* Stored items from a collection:
◇ ◇ ◇

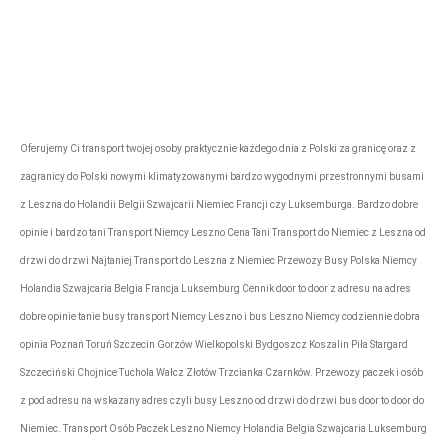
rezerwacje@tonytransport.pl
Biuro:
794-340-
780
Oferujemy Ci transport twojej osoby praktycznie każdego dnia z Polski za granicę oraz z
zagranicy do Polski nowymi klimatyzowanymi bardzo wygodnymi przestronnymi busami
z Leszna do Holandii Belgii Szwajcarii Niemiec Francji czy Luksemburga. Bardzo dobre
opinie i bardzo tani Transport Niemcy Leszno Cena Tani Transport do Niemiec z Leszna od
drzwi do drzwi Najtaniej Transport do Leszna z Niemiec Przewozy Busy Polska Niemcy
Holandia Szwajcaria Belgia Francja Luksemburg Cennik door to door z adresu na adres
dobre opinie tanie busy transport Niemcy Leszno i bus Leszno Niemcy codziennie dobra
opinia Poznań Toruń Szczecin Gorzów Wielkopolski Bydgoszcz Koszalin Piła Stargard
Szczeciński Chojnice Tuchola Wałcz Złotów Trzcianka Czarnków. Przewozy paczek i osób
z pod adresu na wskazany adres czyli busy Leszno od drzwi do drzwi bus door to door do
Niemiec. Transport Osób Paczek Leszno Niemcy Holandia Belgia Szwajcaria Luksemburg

◇ ◇ ◇

* PROBLEM:
Please state the number of lines above that hold the string "Leszna", with nothing else added.

* EXERCISE OUTPUT:
3